Bien sûr, au centre de l’hémistiche, trône ce ô lyrique, et, ma foi, très Second Empire, telle la rocaille, non loin, où s’écume le clapotis. Est-il véritablement signifiant ? « Ô, ma Douleur ! » A ce point, à cette césure qu’il fait sonner à la manière d’un clairon, ce ô n’est-il là que pour fermer le e de l’adjectif, en réduire un peu la  sagesse ?

« Sois sage, ô ma Douleur… »

Pour de bon, s’agit-il vraiment d’être sage ? Ou bien plutôt tranquille, c’est-à-dire docile, doux tel un enfant qu’on vient de gronder. « Tiens-toi  plus tranquille », combien de fois ne l’ai-je pas entendu, gamin, ou bien aussi : « Sois gentil ». Est-ce que cela peut exister, une gentille douleur ?

 

Une douce douleur, plutôt, nous y voilà. 

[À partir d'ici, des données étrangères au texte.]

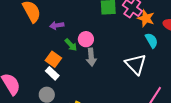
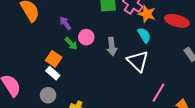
purple arrow: (57, 25) -> (65, 23), moved, turned 64
cyan semicircle: (152, 40) -> (144, 35), moved
gray arrow: (91, 57) -> (112, 47), moved

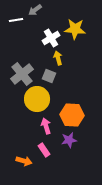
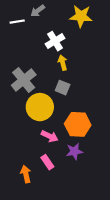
yellow star: (75, 29) -> (81, 16), moved
gray square: (49, 76) -> (63, 88), moved
pink arrow: (46, 126) -> (50, 136), turned 133
orange arrow: (24, 161) -> (26, 174), turned -119

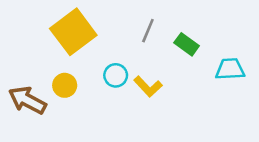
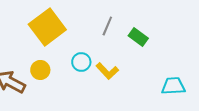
cyan trapezoid: (230, 69) -> (173, 86), moved

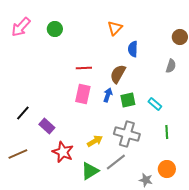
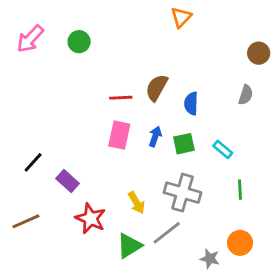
orange triangle: (115, 28) -> (181, 17), moved
blue semicircle: (133, 49) -> (191, 103), moved
brown semicircle: (118, 74) -> (157, 88), moved
yellow arrow: (95, 141) -> (137, 203), turned 91

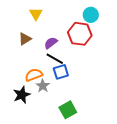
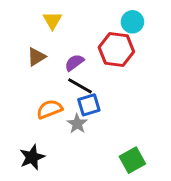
gray star: (43, 86) -> (77, 124), moved
black star: (22, 95) -> (32, 157), moved
green square: (68, 110) -> (132, 160), moved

Qu’est-ce donc qu’une douce douleur, sinon une douleur qui s’est tue - une douleur matée par la grâce de l’injonction, vaincue par la force du subjonctif -, une absence de douleur, telle, dira Mallarmé (cet autre massif produit par le Second Empire), « l’absente de tout bouquet », la douleur que le vers brutalement a tirée du Néant.

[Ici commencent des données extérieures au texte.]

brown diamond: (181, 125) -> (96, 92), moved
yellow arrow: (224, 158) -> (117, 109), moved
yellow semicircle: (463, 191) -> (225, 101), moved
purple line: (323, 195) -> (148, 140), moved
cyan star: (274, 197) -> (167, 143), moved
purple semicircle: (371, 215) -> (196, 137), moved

Qui réclamait le soir ? Qu’est-ce que le Soir, sinon l’apaisement, l’anéantissement, le néant ? Ce soir, il descend, le voici, et il n’est que douceur, atmosphère obscure et enveloppante.  La ville se rend. Se peut-il que cette fin heureuse fût réclamée par la douleur ? Non, par le poète, assurément. C’est à lui qu’il vient d’adresser ce tu presque léger : « Tu réclamais le soir ? ».

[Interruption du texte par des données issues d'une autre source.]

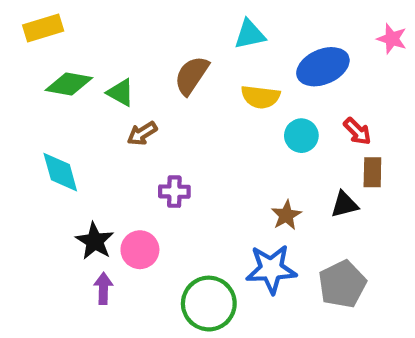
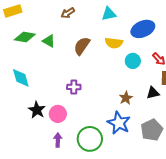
brown semicircle: (192, 75) -> (82, 46), moved
brown arrow: (142, 133) -> (68, 13), moved
blue star: (271, 269) -> (119, 123), turned 30
purple arrow: (103, 288) -> (58, 140), moved

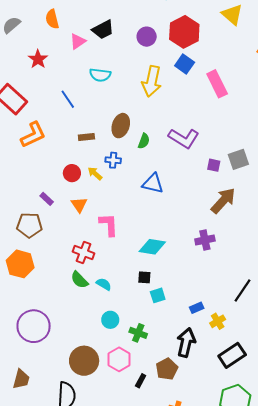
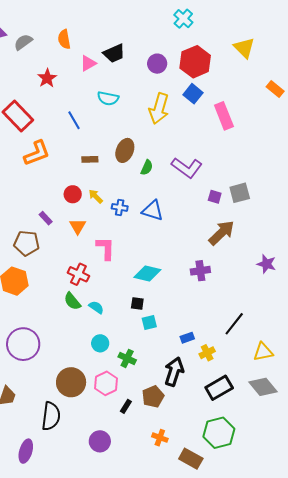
blue cross: (113, 160) -> (120, 207), moved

Et moi, sur ce banc, c’est pareil. Une atmosphère obscure parait monter des eaux. En plein midi, je ressens dans la remémoration de ce vers comme le soir de ma douleur, et je ne peux que me reconnaitre parmi ces quelques-uns auxquels cette chute porte non pas le souci par lequel se clôt la strophe,  mais bien plutôt la paix

Avec une douceur étudiée, comme dans un sentier plein d’arômes, nous sommes passés de la douleur au souci, quand ce n’est pas, pour les plus heureux d’entre nous, du souci à la paix. Une fleur, véritablement, que ce mal qui s'est amoindri, jusqu'à se taire.  L’horizon, là, paraît dégagé malgré la voie ferrée. L’île, on pourrait, dans un tel recueillement, l’imaginer inviolée. Il y a bien des silhouettes de promeneurs faufilées entre ce lac lumineux et ma douleur dorénavant apaisée, ceux-là ne dérangent plus rien du spectre du poète vif et murmurant :

 

Baudelaire.jpg

 

« Sois sage, ô ma Douleur, et tiens-toi plus tranquille.
Tu réclamais le Soir ; il descend ; le voici :
Une atmosphère obscure enveloppe la ville,
Aux uns portant la paix, aux autres le souci. »


dimanche, 31 janvier 2010

Baudelaire et le spleen de Lyon

Le vingt-deuxième poème du Spleen de Paris, titré Crépuscule du soir, présente, dans la troisième version du journal La Presse publié en 1862, deux allusions à des toponymes lyonnais : l’hôpital de l’Antiquaille et la colline de Fourvière.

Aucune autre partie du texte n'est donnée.